そしてこれは、自動車についてのメリットとデメリットが全く別のところで考えられてきた弊害だと思う。どういうことかというと、メリットの部分は経済産業省、いわゆる昔の通産省の管轄にあり、デメリットはご存じのとおり警察庁の管轄。結局、両者の連携がほとんど取れてないから、かたや花に水をやり、かたや土をはぐような事が平気で行われるわけだ。しかも役人も警察も、本質はマジメな方たちだから余計困ったことになる。

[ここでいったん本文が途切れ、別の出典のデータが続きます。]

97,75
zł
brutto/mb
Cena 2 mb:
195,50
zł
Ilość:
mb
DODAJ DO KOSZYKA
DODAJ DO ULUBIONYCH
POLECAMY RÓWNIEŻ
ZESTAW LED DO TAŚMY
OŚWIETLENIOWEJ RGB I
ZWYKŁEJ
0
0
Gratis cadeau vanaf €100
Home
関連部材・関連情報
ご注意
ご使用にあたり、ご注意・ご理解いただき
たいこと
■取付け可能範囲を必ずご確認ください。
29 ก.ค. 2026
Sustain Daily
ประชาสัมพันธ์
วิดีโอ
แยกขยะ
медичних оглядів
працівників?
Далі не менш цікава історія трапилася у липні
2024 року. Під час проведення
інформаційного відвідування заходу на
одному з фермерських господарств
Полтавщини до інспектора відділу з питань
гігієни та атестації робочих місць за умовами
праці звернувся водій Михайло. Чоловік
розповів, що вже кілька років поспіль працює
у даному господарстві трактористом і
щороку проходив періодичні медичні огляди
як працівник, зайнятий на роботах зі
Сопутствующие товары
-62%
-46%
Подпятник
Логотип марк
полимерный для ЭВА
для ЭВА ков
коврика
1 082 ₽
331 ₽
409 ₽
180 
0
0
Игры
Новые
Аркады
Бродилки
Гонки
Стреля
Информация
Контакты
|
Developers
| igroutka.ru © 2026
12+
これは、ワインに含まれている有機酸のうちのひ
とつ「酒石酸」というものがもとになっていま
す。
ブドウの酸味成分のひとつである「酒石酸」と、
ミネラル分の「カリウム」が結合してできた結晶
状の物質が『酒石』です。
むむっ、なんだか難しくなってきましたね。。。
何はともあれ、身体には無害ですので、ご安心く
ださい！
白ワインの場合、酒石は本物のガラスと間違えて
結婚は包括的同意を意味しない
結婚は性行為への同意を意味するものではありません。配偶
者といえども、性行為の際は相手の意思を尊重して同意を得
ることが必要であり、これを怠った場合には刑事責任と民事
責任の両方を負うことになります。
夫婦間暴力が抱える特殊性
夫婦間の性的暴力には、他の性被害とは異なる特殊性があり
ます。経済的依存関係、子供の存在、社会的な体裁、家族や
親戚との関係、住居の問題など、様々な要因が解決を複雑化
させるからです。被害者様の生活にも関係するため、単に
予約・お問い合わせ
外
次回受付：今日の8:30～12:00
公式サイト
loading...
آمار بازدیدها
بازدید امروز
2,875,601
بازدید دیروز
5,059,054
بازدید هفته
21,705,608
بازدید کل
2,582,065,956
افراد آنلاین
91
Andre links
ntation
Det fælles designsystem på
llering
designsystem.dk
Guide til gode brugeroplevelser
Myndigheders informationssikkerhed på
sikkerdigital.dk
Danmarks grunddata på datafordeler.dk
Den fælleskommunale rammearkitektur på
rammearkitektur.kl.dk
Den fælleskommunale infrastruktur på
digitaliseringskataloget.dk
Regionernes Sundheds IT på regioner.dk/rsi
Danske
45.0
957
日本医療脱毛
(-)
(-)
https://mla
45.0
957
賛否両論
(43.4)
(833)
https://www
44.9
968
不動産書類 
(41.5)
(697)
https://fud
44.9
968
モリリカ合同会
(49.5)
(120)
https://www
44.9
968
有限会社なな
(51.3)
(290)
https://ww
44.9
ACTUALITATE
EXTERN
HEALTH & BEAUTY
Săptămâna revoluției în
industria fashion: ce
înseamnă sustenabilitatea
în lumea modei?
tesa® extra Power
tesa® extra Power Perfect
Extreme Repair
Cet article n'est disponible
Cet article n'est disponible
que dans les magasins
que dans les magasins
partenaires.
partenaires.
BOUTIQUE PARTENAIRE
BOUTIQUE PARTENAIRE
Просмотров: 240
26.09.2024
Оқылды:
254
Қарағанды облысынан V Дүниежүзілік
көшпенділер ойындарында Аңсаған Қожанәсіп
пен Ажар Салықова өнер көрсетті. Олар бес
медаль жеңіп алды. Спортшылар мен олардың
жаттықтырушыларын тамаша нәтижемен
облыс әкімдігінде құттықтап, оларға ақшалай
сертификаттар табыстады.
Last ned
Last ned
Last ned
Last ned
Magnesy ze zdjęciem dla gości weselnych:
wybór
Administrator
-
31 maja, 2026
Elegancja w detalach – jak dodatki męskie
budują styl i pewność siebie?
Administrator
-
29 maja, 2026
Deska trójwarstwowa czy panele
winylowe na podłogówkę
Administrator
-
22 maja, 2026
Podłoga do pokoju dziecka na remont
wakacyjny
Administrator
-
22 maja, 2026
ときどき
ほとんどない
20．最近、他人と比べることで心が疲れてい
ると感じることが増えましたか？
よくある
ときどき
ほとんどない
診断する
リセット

もちろん交通規制や事故対策も大切だろう。だが、ヤリ過ぎは禁物であると同時に、理性的な規制は実は難しい。感情論ではなく、科学的根拠が必要になるからだ。例えば事故が起こったとして時速100kmだから起こった? 80kmだから? って結び付けるのは簡単だが、本来事故はドライバーだけでなくクルマ、道路などさまざまな要素が複雑に絡み合って起きる。そうでなくともクルマは刻一刻と進化していく。そこはものすごく科学的な分析が必要で、まずはデータを広く発表する必要がある。
自動車の制動距離にせよ、いまだに交通安全協会発表で時速100kmだと空走距離が28mで制動距離が84mの計112m。数十年前とほとんど変わってない。だが、そんなことは素人目にもありえないのだ。クルマもタイヤもABSもメチャクチャ進化したのだから。要するに、実はこの手の大衆ハイテクの管理と取り締まりには科学者とその科学的判断が絶対に必要なのだ。
ぜい弱なディフェンス
それと同じで放射能だけど、いま俺が一番危惧しているのが俺が住む大田区のスラッジプラント。東京に降った放射性物質はどんどん下水にたまって濃縮されて、しかもご丁寧なことに燃やされている! という恐怖のおハナシだ。それもウチの近くの羽田空港のお隣などで!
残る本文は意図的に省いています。